Problem to solve:
Would you write out the full listing exactly, without any pictures?

Entries provided:
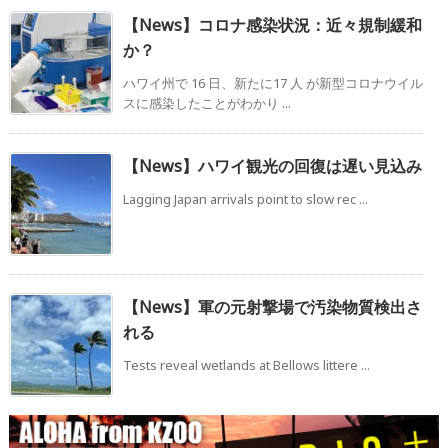
【News】コロナ感染状況：近々規制緩和
か？
ハワイ州で 16 日、新たに17 人 が新型コロナウイル
スに感染したことがわかり ...
【News】ハワイ観光の回復は遅い見込み
Lagging Japan arrivals point to slow rec ...
【News】軍の元射撃場で汚染物質検出さ
れる
Tests reveal wetlands at Bellows littere ...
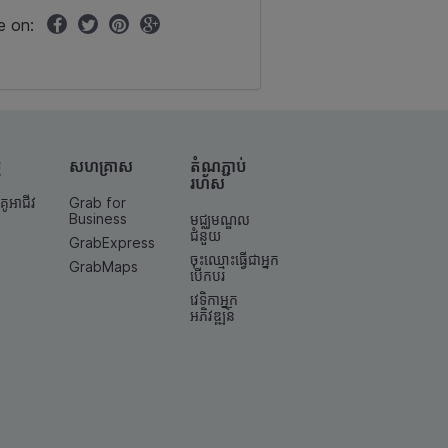
e on:
ម
សហគ្រាស
តំណ​ភ្ជាប់​
រហ័ស
គូអាជីវ
Grab for
Business
មជ្ឈមណ្ឌល
ជំនួយ
GrabExpress
ចុះឈ្មោះធ្វើជាអ្នក
GrabMaps
បើកបរ
វេទិកាអ្នក
អភិវឌ្ឍន៍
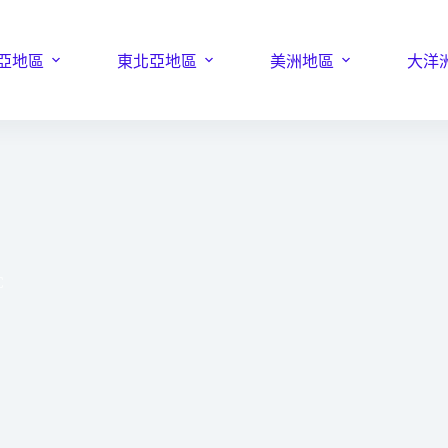
亞地區
東北亞地區
美洲地區
大洋
C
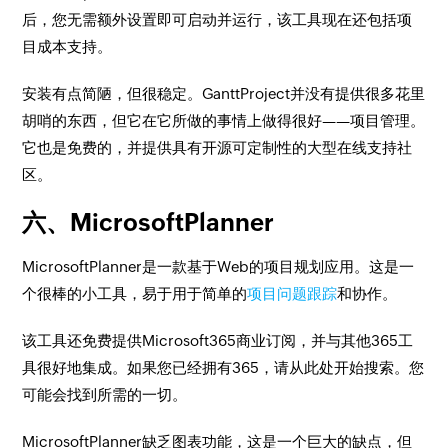
后，您无需额外设置即可启动并运行，该工具现在还包括项
目成本支持。
安装有点简陋，但很稳定。GanttProject并没有提供很多花里
胡哨的东西，但它在它所做的事情上做得很好——项目管理。
它也是免费的，并提供具有开源可定制性的大型在线支持社
区。
六、MicrosoftPlanner
MicrosoftPlanner是一款基于Web的项目规划应用。这是一
个很棒的小工具，易于用于简单的
项目问题跟踪
和协作。
该工具还免费提供Microsoft365商业订阅，并与其他365工
具很好地集成。如果您已经拥有365，请从此处开始搜索。您
可能会找到所需的一切。
MicrosoftPlanner缺乏图表功能，这是一个巨大的缺点，但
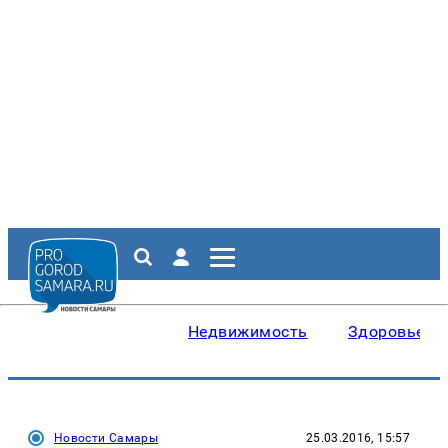
Недвижимость
Здоровье
Новости Самары
25.03.2016, 15:57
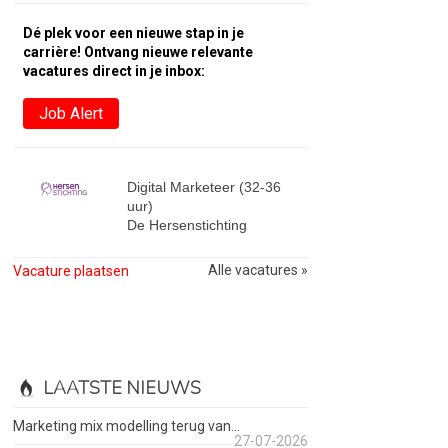
Dé plek voor een nieuwe stap in je
carrière! Ontvang nieuwe relevante
vacatures direct in je inbox:
Job Alert
Digital Marketeer (32-36
uur)
De Hersenstichting
Alle vacatures »
Vacature plaatsen
LAATSTE NIEUWS
Marketing mix modelling terug van...
27-07-2026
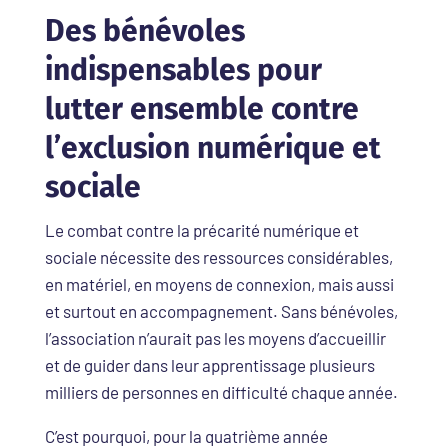
Des bénévoles
indispensables
pour
lutter ensemble contre
l’exclusion numérique et
sociale
Le combat contre la précarité numérique et
sociale nécessite des ressources considérables,
en matériel, en moyens de connexion, mais aussi
et surtout en accompagnement. Sans bénévoles,
l’association n’aurait pas les moyens d’accueillir
et de guider dans leur apprentissage plusieurs
milliers de personnes en difficulté chaque année.
C’est pourquoi, pour la quatrième année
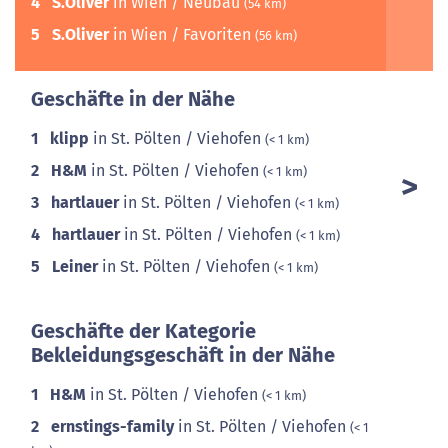
4
S.Oliver
in Wien / Neubau
(54 km)
5
S.Oliver
in Wien / Favoriten
(56 km)
Geschäfte in der Nähe
1
klipp
in St. Pölten / Viehofen
(< 1 km)
2
H&M
in St. Pölten / Viehofen
(< 1 km)
3
hartlauer
in St. Pölten / Viehofen
(< 1 km)
4
hartlauer
in St. Pölten / Viehofen
(< 1 km)
5
Leiner
in St. Pölten / Viehofen
(< 1 km)
Geschäfte der Kategorie
Bekleidungsgeschäft in der Nähe
1
H&M
in St. Pölten / Viehofen
(< 1 km)
2
ernstings-family
in St. Pölten / Viehofen
(< 1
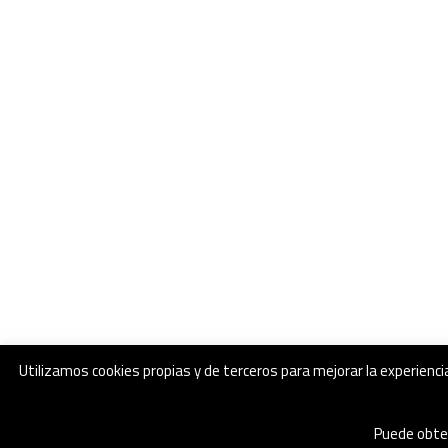
Utilizamos cookies propias y de terceros para mejorar la experienci
Puede obten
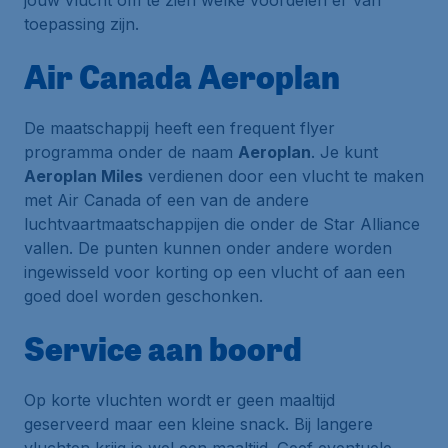
jouw vlucht om te zien welke voordelen er van
toepassing zijn.
Air Canada Aeroplan
De maatschappij heeft een frequent flyer
programma onder de naam
Aeroplan
. Je kunt
Aeroplan Miles
verdienen door een vlucht te maken
met Air Canada of een van de andere
luchtvaartmaatschappijen die onder de Star Alliance
vallen. De punten kunnen onder andere worden
ingewisseld voor korting op een vlucht of aan een
goed doel worden geschonken.
Service aan boord
Op korte vluchten wordt er geen maaltijd
geserveerd maar een kleine snack. Bij langere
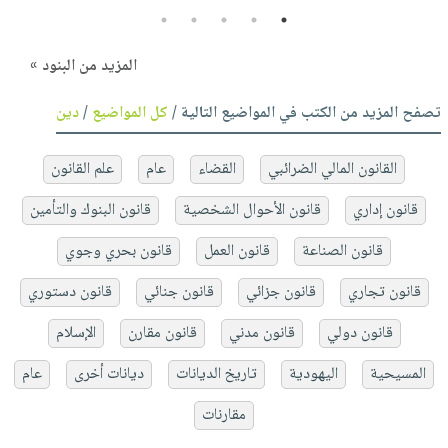
5
4
3
2
1
المزيد من البنود »
تصفح المزيد من الكتب في المواضيع التالية /
كل المواضيع
/
دين
القانون المالي الضرائبي
القضاء
عام
علم القانون
قانون إداري
قانون الأحوال الشخصية
قانون البنوك والتأمين
قانون الصناعة
قانون العمل
قانون بحري وجوي
قانون تجاري
قانون جزائي
قانون جنائي
قانون دستوري
قانون دولي
قانون مدني
قانون مقارن
الإسلام
المسيحية
اليهودية
تاريخ الديانات
ديانات أخرى
عام
مقارنات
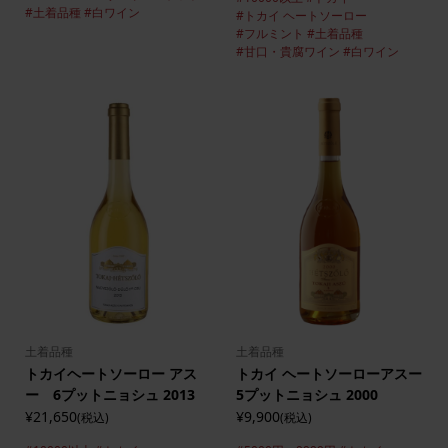
#土着品種
#白ワイン
#トカイ ヘートソーロー
#フルミント
#土着品種
#甘口・貴腐ワイン
#白ワイン
土着品種
土着品種
トカイヘートソーロー アス
トカイ ヘートソーローアスー
ー 6プットニョシュ 2013
5プットニョシュ 2000
¥21,650
¥9,900
(税込)
(税込)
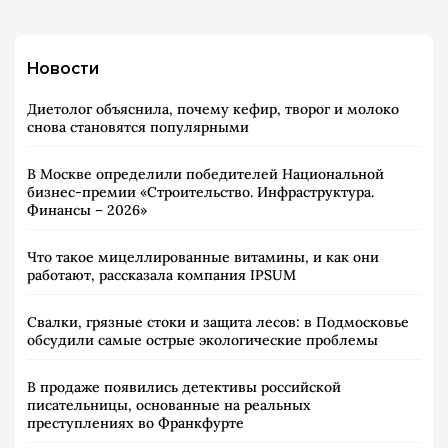
Новости
Диетолог объяснила, почему кефир, творог и молоко
снова становятся популярными
В Москве определили победителей Национальной
бизнес-премии «Строительство. Инфраструктура.
Финансы – 2026»
Что такое мицеллированные витамины, и как они
работают, рассказала компания IPSUM
Свалки, грязные стоки и защита лесов: в Подмосковье
обсудили самые острые экологические проблемы
В продаже появились детективы российской
писательницы, основанные на реальных
преступлениях во Франкфурте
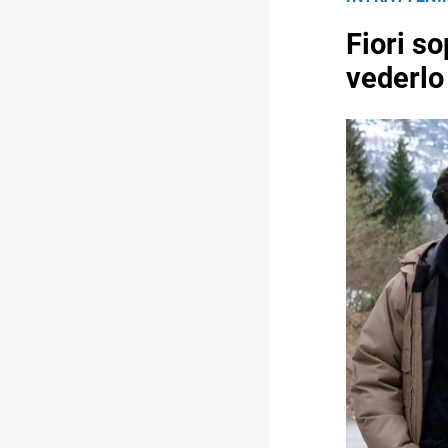
Fiori so
vederlo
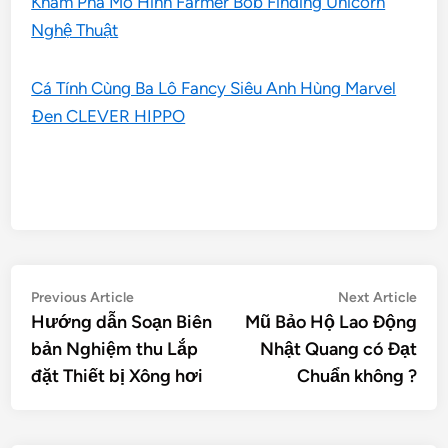
Khám Phá Mô Hình Farmer Bob Finding Unicorn
Nghệ Thuật
Cá Tính Cùng Ba Lô Fancy Siêu Anh Hùng Marvel
Đen CLEVER HIPPO
Điều
Previous
Nex
Previous Article
Next Article
article:
artic
Hướng dẫn Soạn Biên
Mũ Bảo Hộ Lao Động
hướng
bản Nghiệm thu Lắp
Nhật Quang có Đạt
bài
đặt Thiết bị Xông hơi
Chuẩn không ?
viết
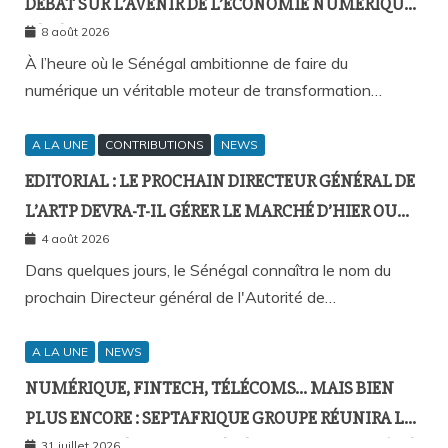
DÉBAT SUR L’AVENIR DE L’ÉCONOMIE NUMÉRIQUE
SÉNÉGALAISE
8 août 2026
À l’heure où le Sénégal ambitionne de faire du
numérique un véritable moteur de transformation…
A LA UNE
CONTRIBUTIONS
NEWS
EDITORIAL : LE PROCHAIN DIRECTEUR GÉNÉRAL DE
L’ARTP DEVRA-T-IL GÉRER LE MARCHÉ D’HIER OU
CELUI DE DEMAIN ?
4 août 2026
Dans quelques jours, le Sénégal connaîtra le nom du
prochain Directeur général de l'Autorité de…
A LA UNE
NEWS
NUMÉRIQUE, FINTECH, TÉLÉCOMS… MAIS BIEN
PLUS ENCORE : SEPTAFRIQUE GROUPE RÉUNIRA LE
31 juillet 2026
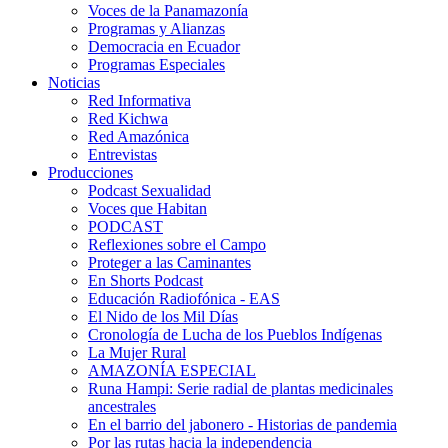
Voces de la Panamazonía
Programas y Alianzas
Democracia en Ecuador
Programas Especiales
Noticias
Red Informativa
Red Kichwa
Red Amazónica
Entrevistas
Producciones
Podcast Sexualidad
Voces que Habitan
PODCAST
Reflexiones sobre el Campo
Proteger a las Caminantes
En Shorts Podcast
Educación Radiofónica - EAS
El Nido de los Mil Días
Cronología de Lucha de los Pueblos Indígenas
La Mujer Rural
AMAZONÍA ESPECIAL
Runa Hampi: Serie radial de plantas medicinales
ancestrales
En el barrio del jabonero - Historias de pandemia
Por las rutas hacia la independencia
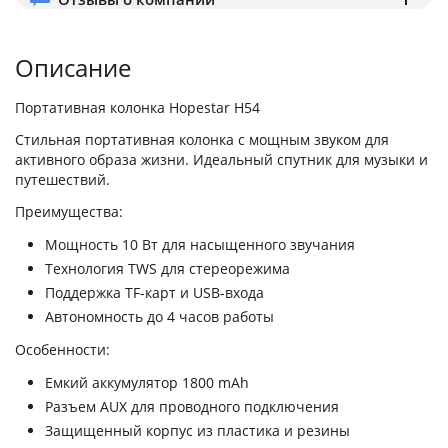
Описание
Портативная колонка Hopestar H54
Стильная портативная колонка с мощным звуком для
активного образа жизни. Идеальный спутник для музыки и
путешествий.
Преимущества:
Мощность 10 Вт для насыщенного звучания
Технология TWS для стереорежима
Поддержка TF-карт и USB-входа
Автономность до 4 часов работы
Особенности:
Емкий аккумулятор 1800 mAh
Разъем AUX для проводного подключения
Защищенный корпус из пластика и резины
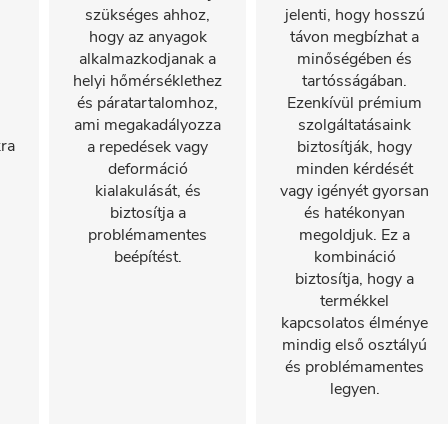
szükséges ahhoz,
jelenti, hogy hosszú
hogy az anyagok
távon megbízhat a
alkalmazkodjanak a
minőségében és
helyi hőmérséklethez
tartósságában.
és páratartalomhoz,
Ezenkívül prémium
ami megakadályozza
szolgáltatásaink
ra
a repedések vagy
biztosítják, hogy
deformáció
minden kérdését
kialakulását, és
vagy igényét gyorsan
biztosítja a
és hatékonyan
problémamentes
megoldjuk. Ez a
beépítést.
kombináció
biztosítja, hogy a
termékkel
kapcsolatos élménye
mindig első osztályú
és problémamentes
legyen.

Problem solution:
【News】コロナ感染状況：近々規制緩和
か？
ハワイ州で 16 日、新たに17 人 が新型コロナウイル
スに感染したことがわかり ...
【News】ハワイ観光の回復は遅い見込み
Lagging Japan arrivals point to slow rec ...
【News】軍の元射撃場で汚染物質検出さ
れる
Tests reveal wetlands at Bellows littere ...
e on:
ម
សហគ្រាស
តំណ​ភ្ជាប់​
រហ័ស
គូអាជីវ
Grab for
Business
មជ្ឈមណ្ឌល
ជំនួយ
GrabExpress
ចុះឈ្មោះធ្វើជាអ្នក
GrabMaps
បើកបរ
វេទិកាអ្នក
អភិវឌ្ឍន៍
亞地區
東北亞地區
美洲地區
大洋
C
后，您无需额外设置即可启动并运行，该工具现在还包括项
目成本支持。
安装有点简陋，但很稳定。GanttProject并没有提供很多花里
胡哨的东西，但它在它所做的事情上做得很好——项目管理。
它也是免费的，并提供具有开源可定制性的大型在线支持社
区。
六、MicrosoftPlanner
MicrosoftPlanner是一款基于Web的项目规划应用。这是一
个很棒的小工具，易于用于简单的
项目问题跟踪
和协作。
该工具还免费提供Microsoft365商业订阅，并与其他365工
具很好地集成。如果您已经拥有365，请从此处开始搜索。您
可能会找到所需的一切。
MicrosoftPlanner缺乏图表功能，这是一个巨大的缺点，但
Недвижимость
Здоровье
Новости Самары
25.03.2016, 15:57
Dé plek voor een nieuwe stap in je
carrière! Ontvang nieuwe relevante
vacatures direct in je inbox:
Job Alert
Digital Marketeer (32-36
uur)
De Hersenstichting
Alle vacatures »
Vacature plaatsen
LAATSTE NIEUWS
Marketing mix modelling terug van...
27-07-2026
Des bénévoles
indispensables
pour
lutter ensemble contre
l’exclusion numérique et
sociale
Le combat contre la précarité numérique et
sociale nécessite des ressources considérables,
en matériel, en moyens de connexion, mais aussi
et surtout en accompagnement. Sans bénévoles,
l’association n’aurait pas les moyens d’accueillir
et de guider dans leur apprentissage plusieurs
milliers de personnes en difficulté chaque année.
C’est pourquoi, pour la quatrième année
4
S.Oliver
in Wien / Neubau
(54 km)
5
S.Oliver
in Wien / Favoriten
(56 km)
Geschäfte in der Nähe
1
klipp
in St. Pölten / Viehofen
(< 1 km)
2
H&M
in St. Pölten / Viehofen
(< 1 km)
3
hartlauer
in St. Pölten / Viehofen
(< 1 km)
4
hartlauer
in St. Pölten / Viehofen
(< 1 km)
5
Leiner
in St. Pölten / Viehofen
(< 1 km)
Geschäfte der Kategorie
Bekleidungsgeschäft in der Nähe
1
H&M
in St. Pölten / Viehofen
(< 1 km)
2
ernstings-family
in St. Pölten / Viehofen
(< 1
Utilizamos cookies propias y de terceros para mejorar la experienci
Puede obten
jouw vlucht om te zien welke voordelen er van
toepassing zijn.
Air Canada Aeroplan
De maatschappij heeft een frequent flyer
programma onder de naam
Aeroplan
. Je kunt
Aeroplan Miles
verdienen door een vlucht te maken
met Air Canada of een van de andere
luchtvaartmaatschappijen die onder de Star Alliance
vallen. De punten kunnen onder andere worden
ingewisseld voor korting op een vlucht of aan een
goed doel worden geschonken.
Service aan boord
Op korte vluchten wordt er geen maaltijd
geserveerd maar een kleine snack. Bij langere
5
4
3
2
1
المزيد من البنود »
تصفح المزيد من الكتب في المواضيع التالية /
كل المواضيع
/
دين
القانون المالي الضرائبي
القضاء
عام
علم القانون
قانون إداري
قانون الأحوال الشخصية
قانون البنوك والتأمين
قانون الصناعة
قانون العمل
قانون بحري وجوي
قانون تجاري
قانون جزائي
قانون جنائي
قانون دستوري
قانون دولي
قانون مدني
قانون مقارن
الإسلام
المسيحية
اليهودية
تاريخ الديانات
ديانات أخرى
عام
مقارنات
#土着品種
#白ワイン
#トカイ ヘートソーロー
#フルミント
#土着品種
#甘口・貴腐ワイン
#白ワイン
土着品種
土着品種
トカイヘートソーロー アス
トカイ ヘートソーローアスー
ー 6プットニョシュ 2013
5プットニョシュ 2000
¥21,650
¥9,900
(税込)
(税込)
Новости
Диетолог объяснила, почему кефир, творог и молоко
снова становятся популярными
В Москве определили победителей Национальной
бизнес-премии «Строительство. Инфраструктура.
Финансы – 2026»
Что такое мицеллированные витамины, и как они
работают, рассказала компания IPSUM
Свалки, грязные стоки и защита лесов: в Подмосковье
обсудили самые острые экологические проблемы
В продаже появились детективы российской
писательницы, основанные на реальных
преступлениях во Франкфурте
Fiori so
vederlo
Khám Phá Mô Hình Farmer Bob Finding Unicorn
Nghệ Thuật
Cá Tính Cùng Ba Lô Fancy Siêu Anh Hùng Marvel
Đen CLEVER HIPPO
Điều
Previous
Nex
Previous Article
Next Article
article:
artic
Hướng dẫn Soạn Biên
Mũ Bảo Hộ Lao Động
hướng
bản Nghiệm thu Lắp
Nhật Quang có Đạt
bài
đặt Thiết bị Xông hơi
Chuẩn không ?
viết
DÉBAT SUR L’AVENIR DE L’ÉCONOMIE NUMÉRIQUE
SÉNÉGALAISE
8 août 2026
À l’heure où le Sénégal ambitionne de faire du
numérique un véritable moteur de transformation…
A LA UNE
CONTRIBUTIONS
NEWS
EDITORIAL : LE PROCHAIN DIRECTEUR GÉNÉRAL DE
L’ARTP DEVRA-T-IL GÉRER LE MARCHÉ D’HIER OU
CELUI DE DEMAIN ?
4 août 2026
Dans quelques jours, le Sénégal connaîtra le nom du
prochain Directeur général de l'Autorité de…
A LA UNE
NEWS
NUMÉRIQUE, FINTECH, TÉLÉCOMS… MAIS BIEN
PLUS ENCORE : SEPTAFRIQUE GROUPE RÉUNIRA LE
31 juillet 2026
Voces de la Panamazonía
Programas y Alianzas
Democracia en Ecuador
Programas Especiales
Noticias
Red Informativa
Red Kichwa
Red Amazónica
Entrevistas
Producciones
Podcast Sexualidad
Voces que Habitan
PODCAST
Reflexiones sobre el Campo
Proteger a las Caminantes
En Shorts Podcast
Educación Radiofónica - EAS
El Nido de los Mil Días
Cronología de Lucha de los Pueblos Indígenas
La Mujer Rural
AMAZONÍA ESPECIAL
Runa Hampi: Serie radial de plantas medicinales
ancestrales
En el barrio del jabonero - Historias de pandemia
Por las rutas hacia la independencia
Описание
Портативная колонка Hopestar H54
Стильная портативная колонка с мощным звуком для
активного образа жизни. Идеальный спутник для музыки и
путешествий.
Преимущества:
Мощность 10 Вт для насыщенного звучания
Технология TWS для стереорежима
Поддержка TF-карт и USB-входа
Автономность до 4 часов работы
Особенности:
Емкий аккумулятор 1800 mAh
Разъем AUX для проводного подключения
Защищенный корпус из пластика и резины
szükséges ahhoz,
jelenti, hogy hosszú
hogy az anyagok
távon megbízhat a
alkalmazkodjanak a
minőségében és
helyi hőmérséklethez
tartósságában.
és páratartalomhoz,
Ezenkívül prémium
ami megakadályozza
szolgáltatásaink
ra
a repedések vagy
biztosítják, hogy
deformáció
minden kérdését
kialakulását, és
vagy igényét gyorsan
biztosítja a
és hatékonyan
problémamentes
megoldjuk. Ez a
beépítést.
kombináció
biztosítja, hogy a
termékkel
kapcsolatos élménye
mindig első osztályú
és problémamentes
legyen.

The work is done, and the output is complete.